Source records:
/---

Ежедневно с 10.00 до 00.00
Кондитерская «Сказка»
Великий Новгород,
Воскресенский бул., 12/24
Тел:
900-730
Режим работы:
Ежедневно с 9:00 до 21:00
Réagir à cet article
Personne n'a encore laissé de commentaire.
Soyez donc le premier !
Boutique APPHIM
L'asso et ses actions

\---
/---

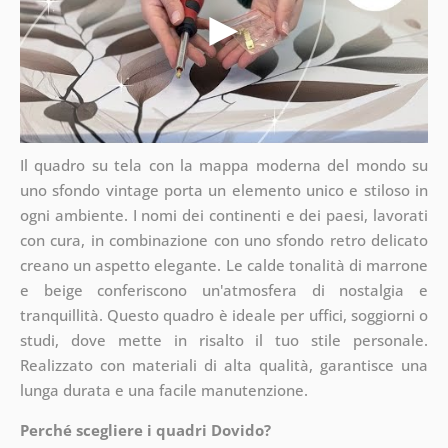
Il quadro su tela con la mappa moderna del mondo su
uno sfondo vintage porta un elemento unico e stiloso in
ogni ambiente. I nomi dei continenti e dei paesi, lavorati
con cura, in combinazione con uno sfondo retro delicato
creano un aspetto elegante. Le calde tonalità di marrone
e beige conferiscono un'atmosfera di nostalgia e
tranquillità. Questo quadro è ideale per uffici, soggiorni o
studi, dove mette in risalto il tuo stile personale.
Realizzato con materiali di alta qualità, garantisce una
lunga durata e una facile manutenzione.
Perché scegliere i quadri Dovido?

\---

**EXERCISE REQUIREMENTS**
Gather each line in the data that holds the string "quadro".

**RESULT OF THE TASK**
Il quadro su tela con la mappa moderna del mondo su
tranquillità. Questo quadro è ideale per uffici, soggiorni o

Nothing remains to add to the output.